He called for “urgent action” by the state government to turn the tide, including investment in resources, capacity and non-emergency pathways.
“In an emergency, every minute matters. For cardiac arrest, the chances of survival can drop by 10 percent for every minute that treatment is delayed,” Kastelan said.
Overall, ambulances responded to 330,591 calls from July to September, an increase of 3.3% compared to the same quarter of 2019, before the pandemic.
The executive director of the Office of Health Information, Dr.

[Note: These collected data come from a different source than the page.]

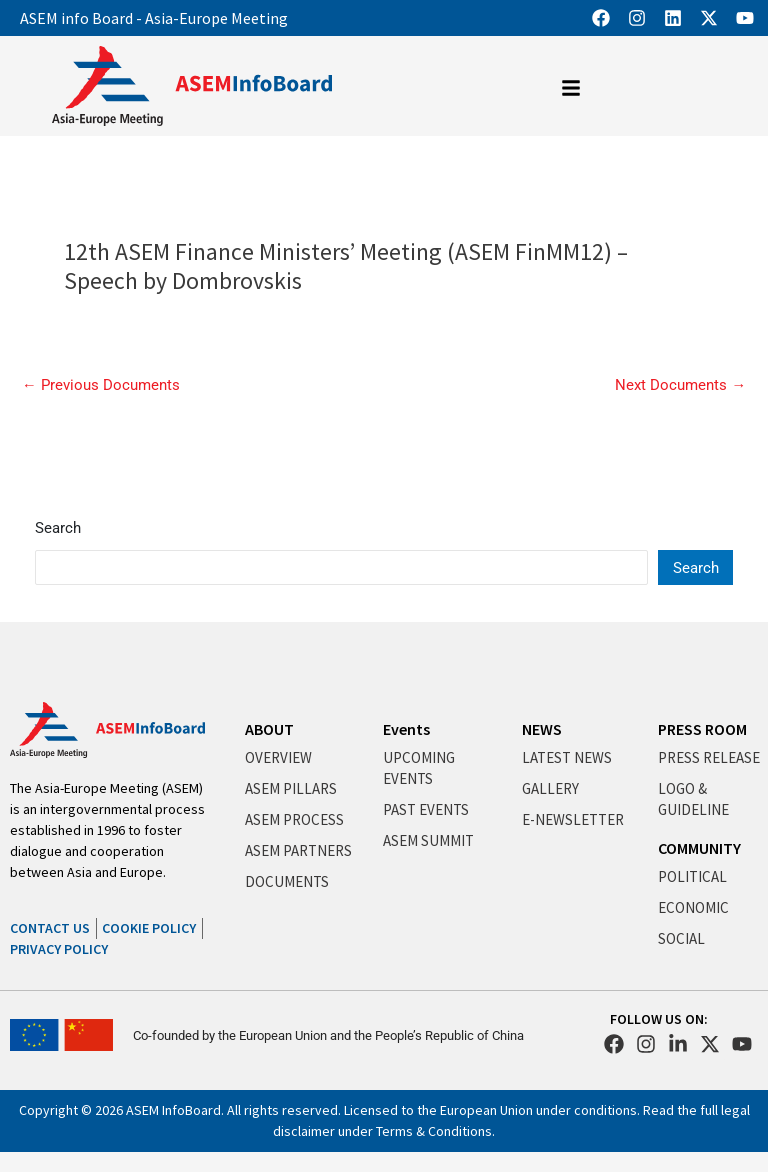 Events (406, 729)
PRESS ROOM (702, 729)
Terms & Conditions (434, 1131)
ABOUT (269, 729)
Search (58, 528)
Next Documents (680, 385)
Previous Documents (101, 385)
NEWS (542, 729)
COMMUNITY (699, 848) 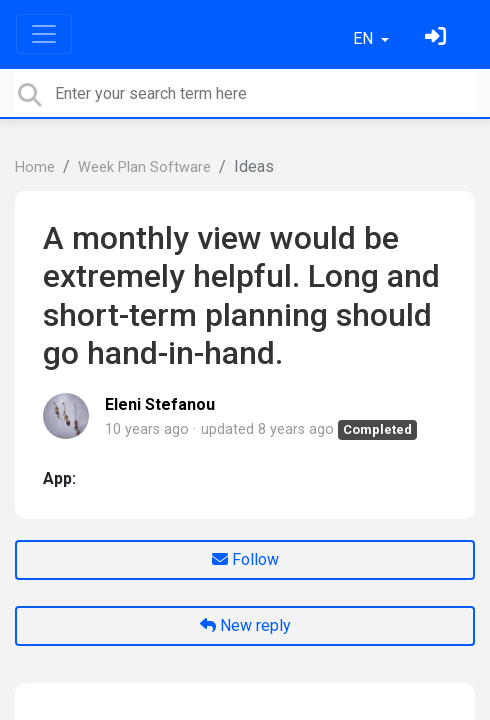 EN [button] (365, 38)
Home (35, 167)
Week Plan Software (144, 167)
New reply (245, 625)
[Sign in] (438, 38)
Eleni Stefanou (160, 404)
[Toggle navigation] (44, 34)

Diane Watson, said the results were slightly better than the April-June period, but still significantly below pre-COVID-19 levels.
Patients also continued to face long waits in emergency departments, even as fewer people overall went to emergency departments (744,853) compared to the prior quarter and pre-pandemic levels.
But the number of people classified in the most severe categories (classification 1 and 2) increased by 10.7% (583 additional patients) and 11% (10,993 additional patients), respectively, compared to the same quarter of 2019.
Overall, one in three patients waited too long for treatment, the report showed.
Almost half of triage 2 (emergency, life-threatening) patients waited longer than the clinically recommended 10 minutes for treatment, although these results were an improvement over the record time-to-treatment results from the previous trimester.
Nearly three in four patients who were treated and admitted spent four hours or more in the ED, and one in 10 patients who were treated and admitted spent more than 22 hours and five minutes, the worst outcome since which began the IHB report in 2010.
The president of the Australian College of Emergency Medicine, Dr Clare Skinner, said that a large number of triage 2 patients, including people with life-threatening problems such as chest pain, stroke and road traffic accidents, demonstrate that emergency departments continue to be under significant pressure.
“Patients will continue to experience excessively long waits for care, and staff will continue to experience stress, burnout, and neglect, until we radically improve coordination, resources, and integration across the health system,” Skinner said.
Patients at the Sydney West and South East hospitals waited longer in the emergency department, with approximately 70 per cent not receiving treatment within clinically recommended guidelines.
A total of 99,985 patients were on waiting lists for elective surgery at the end of the quarter, with 17,893 waiting too long, based on clinical benchmarks.
But this result was down from a record in the previous quarter, and almost all urgent elective surgeries were performed on time (98.9 per cent) as NSW hospitals performed 55,493 elective operations between July and September.
The president of the Australian Medical Association of New South Wales, Dr Michael Bonning, said the state needed a long-term plan to rebuild elective surgery in public hospitals beyond the measures introduced to work during the delay of the pandemic, which included agreements with private hospitals to share the burden.
“The wait times are too long for people who are suffering,” Bonning said.
NSW Under-Secretary for Health, Assistant Professor Matthew Daly, said the report showed the health system was on the mend after an extremely busy winter amid the ongoing pandemic and furloughing of staff.
“This has been one of the most challenging years on record for the healthcare system and July through September was no exception, but we have begun to see improvements in the timeliness of care provided,” Daly said.